=== Exercise description ===
Give back the full listing, character for character, with no pictures.

=== Exercise inputs ===
=======

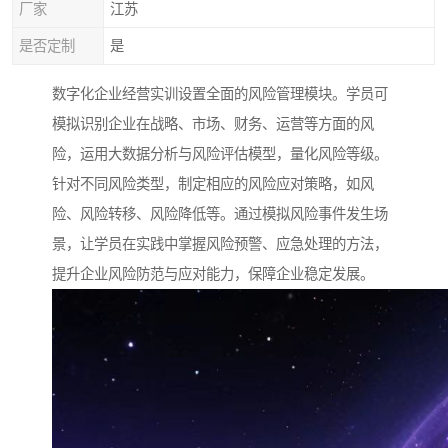
厂家
江苏
是否定制
是
数字化企业经营实训设置全面的风险管理模块。学员可
模拟识别企业在战略、市场、财务、运营等方面的风
险，运用大数据分析与风险评估模型，量化风险等级。
针对不同风险类型，制定相应的风险应对策略，如风
险、风险转移、风险降低等。通过模拟风险事件发生场
景，让学员在实践中掌握风险预警、应急处理的方法，
提升企业风险防范与应对能力，保障企业稳定发展。​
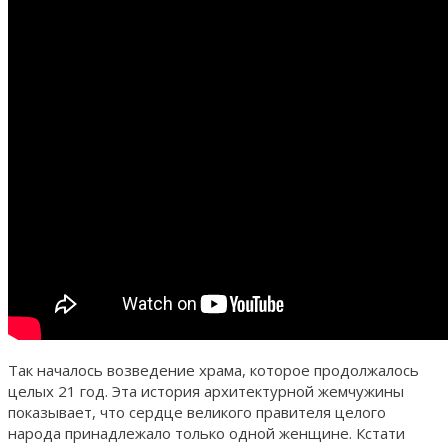
Так началось возведение храма, которое продолжалось
целых 21 год. Эта история архитектурной жемчужины
показывает, что сердце великого правителя целого
народа принадлежало только одной женщине. Кстати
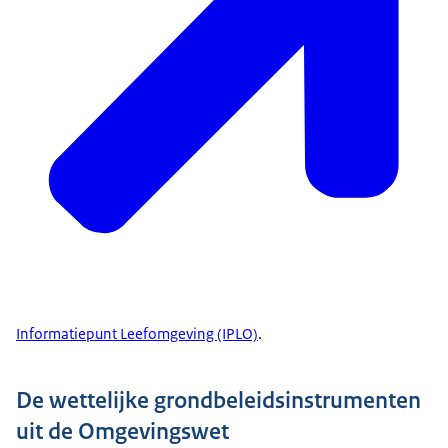
Informatiepunt Leefomgeving (IPLO)
.
De wettelijke grondbeleidsinstrumenten
uit de Omgevingswet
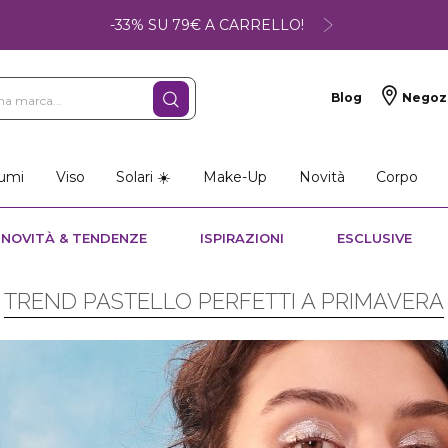
-33% SU 79€ A CARRELLO!
Blog
Negoz
umi
Viso
Solari ☀️
Make-Up
Novità
Corpo
NOVITÀ & TENDENZE
ISPIRAZIONI
ESCLUSIVE
TREND PASTELLO PERFETTI A PRIMAVERA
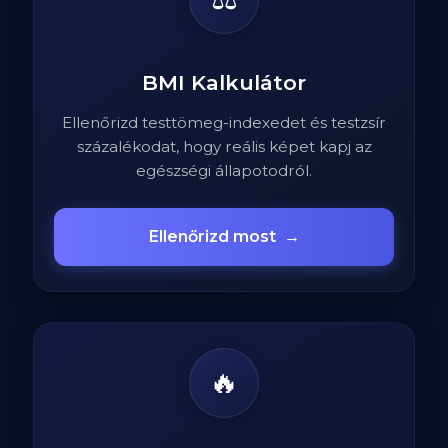
BMI Kalkulátor
Ellenőrizd testtömeg-indexedet és testzsír
százalékodat, hogy reális képet kapj az
egészségi állapotodról.
Ellenőrizd most
→
🔥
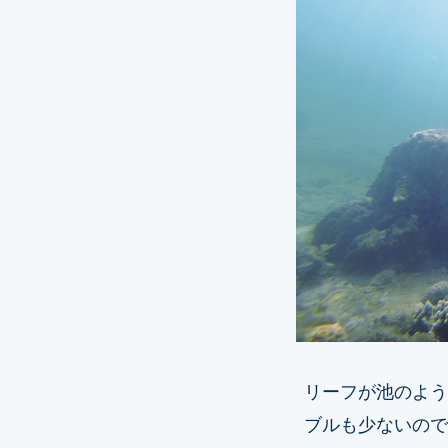
リーフが池のよう
ブルも少ないので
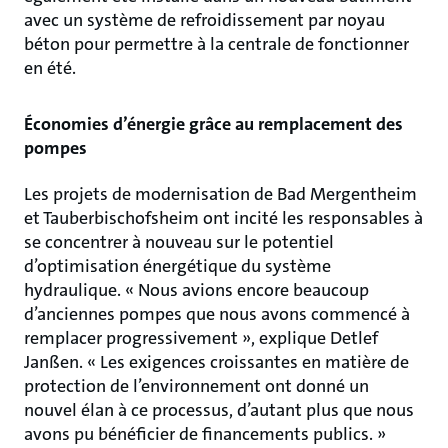
avec un système de refroidissement par noyau
béton pour permettre à la centrale de fonctionner
en été.
Économies d’énergie grâce au remplacement des
pompes
Les projets de modernisation de Bad Mergentheim
et Tauberbischofsheim ont incité les responsables à
se concentrer à nouveau sur le potentiel
d’optimisation énergétique du système
hydraulique. « Nous avions encore beaucoup
d’anciennes pompes que nous avons commencé à
remplacer progressivement », explique Detlef
Janßen. « Les exigences croissantes en matière de
protection de l’environnement ont donné un
nouvel élan à ce processus, d’autant plus que nous
avons pu bénéficier de financements publics. »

=======

=== Written solution ===
厂家
江苏
是否定制
是
数字化企业经营实训设置全面的风险管理模块。学员可
模拟识别企业在战略、市场、财务、运营等方面的风
险，运用大数据分析与风险评估模型，量化风险等级。
针对不同风险类型，制定相应的风险应对策略，如风
险、风险转移、风险降低等。通过模拟风险事件发生场
景，让学员在实践中掌握风险预警、应急处理的方法，
提升企业风险防范与应对能力，保障企业稳定发展。​
Так началось возведение храма, которое продолжалось
целых 21 год. Эта история архитектурной жемчужины
показывает, что сердце великого правителя целого
народа принадлежало только одной женщине. Кстати
Informatiepunt Leefomgeving (IPLO)
.
De wettelijke grondbeleidsinstrumenten
uit de Omgevingswet
-33% SU 79€ A CARRELLO!
Blog
Negoz
umi
Viso
Solari ☀️
Make-Up
Novità
Corpo
NOVITÀ & TENDENZE
ISPIRAZIONI
ESCLUSIVE
TREND PASTELLO PERFETTI A PRIMAVERA
BMI Kalkulátor
Ellenőrizd testtömeg-indexedet és testzsír
százalékodat, hogy reális képet kapj az
egészségi állapotodról.
Ellenőrizd most
→
🔥
リーフが池のよう
ブルも少ないので
avec un système de refroidissement par noyau
béton pour permettre à la centrale de fonctionner
en été.
Économies d’énergie grâce au remplacement des
pompes
Les projets de modernisation de Bad Mergentheim
et Tauberbischofsheim ont incité les responsables à
se concentrer à nouveau sur le potentiel
d’optimisation énergétique du système
hydraulique. « Nous avions encore beaucoup
d’anciennes pompes que nous avons commencé à
remplacer progressivement », explique Detlef
Janßen. « Les exigences croissantes en matière de
protection de l’environnement ont donné un
nouvel élan à ce processus, d’autant plus que nous
avons pu bénéficier de financements publics. »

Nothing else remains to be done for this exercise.